6. Deactivate virtual environment (when finished):
```bash
deactivate
```
### Libraries Used
- `pandas` - Data manipulation and analysis
- `numpy` - Numerical computations
- `matplotlib` - Data visualization
- `seaborn` - Advanced data visualization
- `scipy` - Statistical analysis and correlation tests
- `jupyter` - Notebook environment
- `langchain` - LLM integration framework
- `langchain-openai` - OpenAI connector for LangChain
- `python-dotenv` - Environment variable management
- `ipywidgets` - Interactive widgets in notebooks
## Usage
The project contains three Jupyter Notebooks in the `analysis/` directory:
- `01-statistics.ipynb` - Statistical summaries and data exploration
- `02-correlation.ipynb` - Correlation analysis (Price vs.
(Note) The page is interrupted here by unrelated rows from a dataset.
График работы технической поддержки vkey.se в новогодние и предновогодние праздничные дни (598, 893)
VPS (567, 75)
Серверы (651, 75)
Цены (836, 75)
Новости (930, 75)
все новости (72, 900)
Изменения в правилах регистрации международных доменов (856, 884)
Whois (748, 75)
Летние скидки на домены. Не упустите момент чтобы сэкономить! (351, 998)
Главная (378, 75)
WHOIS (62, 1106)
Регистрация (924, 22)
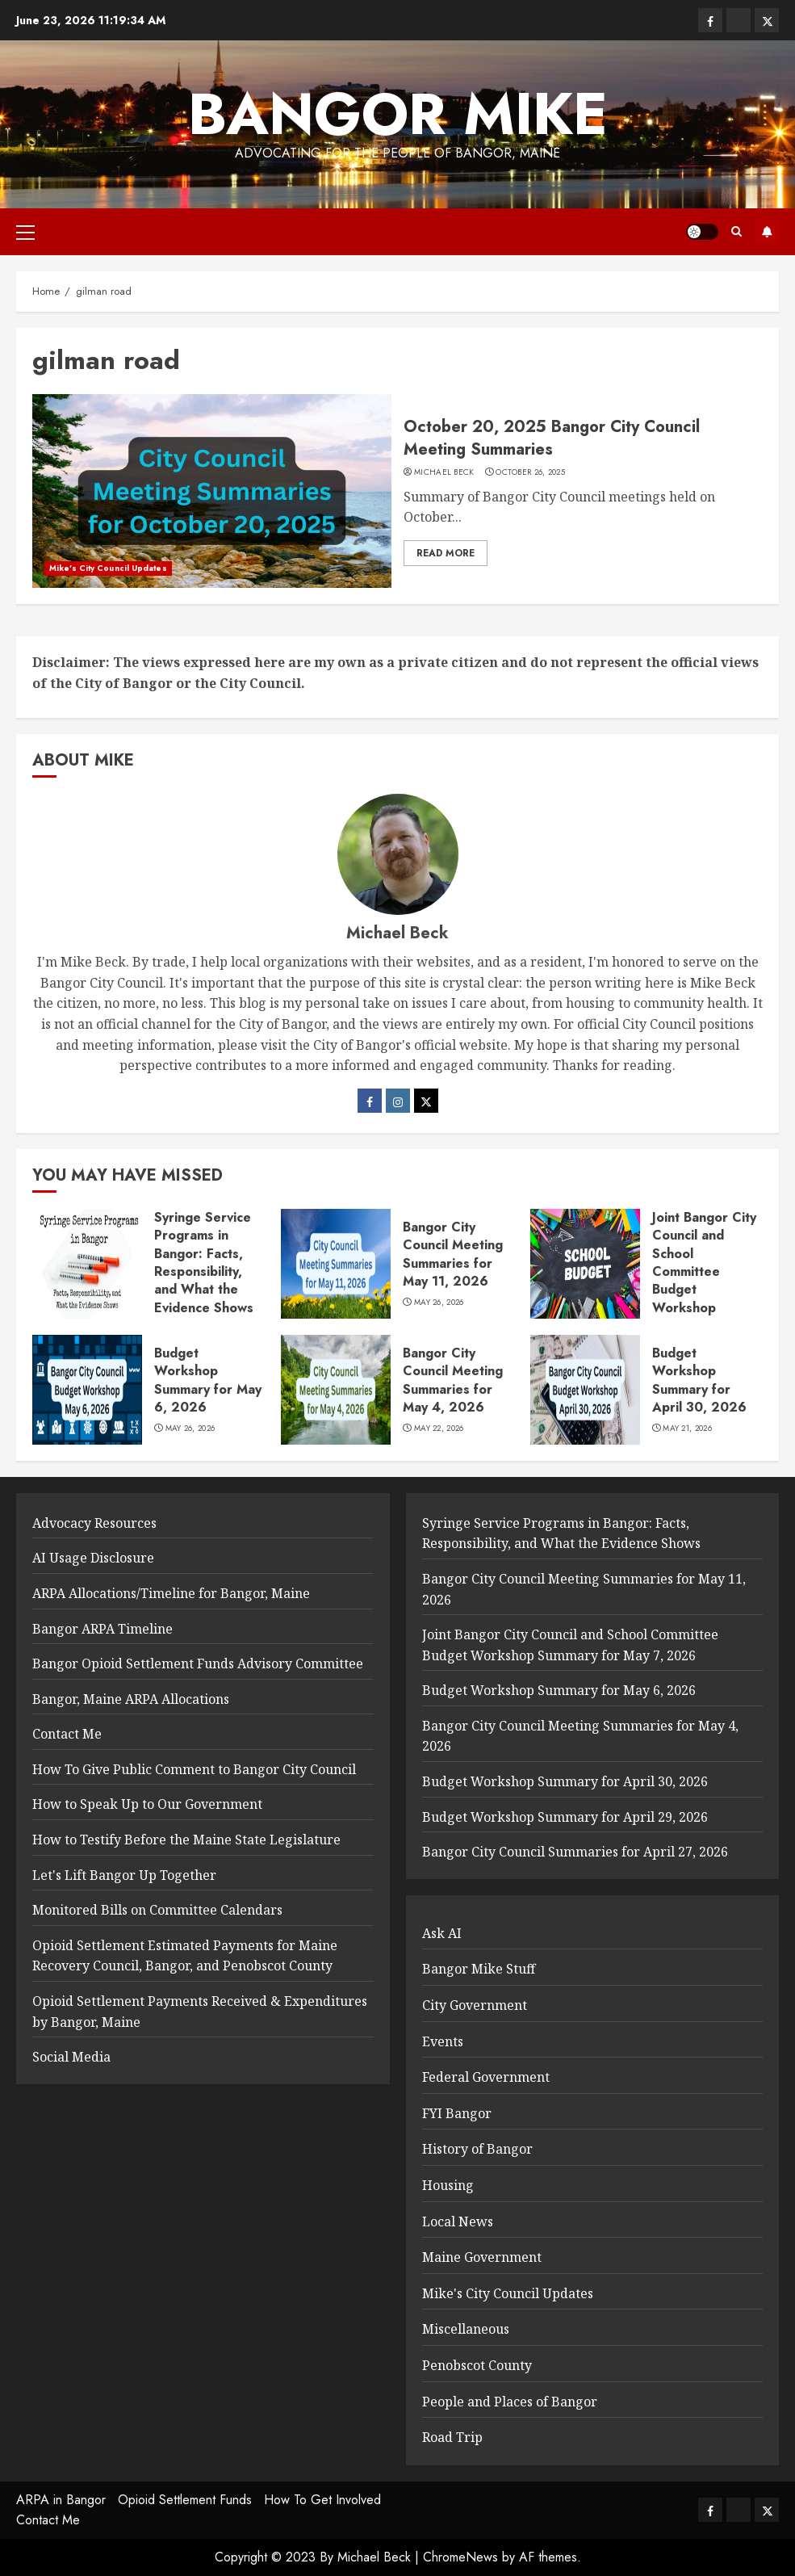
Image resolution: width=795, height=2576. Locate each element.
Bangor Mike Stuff (478, 1969)
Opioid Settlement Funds (185, 2499)
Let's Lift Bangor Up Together (124, 1875)
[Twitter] (426, 1101)
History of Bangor (477, 2149)
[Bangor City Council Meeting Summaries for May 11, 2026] (336, 1264)
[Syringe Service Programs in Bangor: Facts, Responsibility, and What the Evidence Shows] (87, 1264)
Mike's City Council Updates (108, 568)
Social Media (71, 2057)
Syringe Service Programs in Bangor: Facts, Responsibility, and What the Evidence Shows (203, 1262)
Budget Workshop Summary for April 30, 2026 (699, 1380)
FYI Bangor (457, 2113)
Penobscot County (477, 2365)
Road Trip (452, 2437)
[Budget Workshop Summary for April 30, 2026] (585, 1390)
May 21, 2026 (687, 1428)
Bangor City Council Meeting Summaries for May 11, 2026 (453, 1254)
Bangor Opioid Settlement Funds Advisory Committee (197, 1663)
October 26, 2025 (530, 472)
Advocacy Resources (94, 1523)
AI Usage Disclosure (93, 1558)
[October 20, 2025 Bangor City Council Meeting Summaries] (211, 491)
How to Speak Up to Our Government (147, 1804)
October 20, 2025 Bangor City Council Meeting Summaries (552, 438)
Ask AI (442, 1933)
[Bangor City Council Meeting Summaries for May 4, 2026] (336, 1390)
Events (442, 2041)
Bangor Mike (398, 114)
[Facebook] (370, 1101)
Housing (448, 2185)
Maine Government (482, 2257)
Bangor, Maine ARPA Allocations (130, 1699)
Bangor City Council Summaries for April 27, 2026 (575, 1852)
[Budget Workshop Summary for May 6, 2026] (87, 1390)
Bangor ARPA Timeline (102, 1629)
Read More (445, 553)
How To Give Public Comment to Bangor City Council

Mileage/Year)
- `03-sentiment.ipynb` - LLM-based sentiment analysis (requires OpenAI API key)
Open the notebooks in Jupyter Lab, Jupyter Notebook, or directly in Cursor/VS Code:
```bash
# Open in Jupyter Lab
jupyter lab
# Or open a specific notebook
jupyter notebook analysis/01-statistics.ipynb
```
## Training Context
This project is part of the **AI Engineering - Speed & Quality** training module, which covers the following topics:
- Code assistance systems
- AI-powered code analysis and test automation
- Prompt engineering for better results
- API usage of AI services
- Scaling and monitoring of AI features
**Tools & Technologies:**
- Cursor IDE
- GitHub Copilot
- OpenAI API
- LangChain
- JSON Prompting
## About RUBINLAKE & AI Academy
This project is developed by **RUBINLAKE GmbH** as part of the **AI Academy** training program.
- **RUBINLAKE GmbH**: [https://rubinlake.com](https://rubinlake.com)
- **AI Academy**: [https://academy.rubinlake.com](https://academy.rubinlake.com)
The AI Academy provides comprehensive training in AI engineering, data science, and modern development practices, helping professionals leverage AI tools and technologies effectively.
## License
This dataset is sourced from Kaggle and is subject to the corresponding license terms of the source.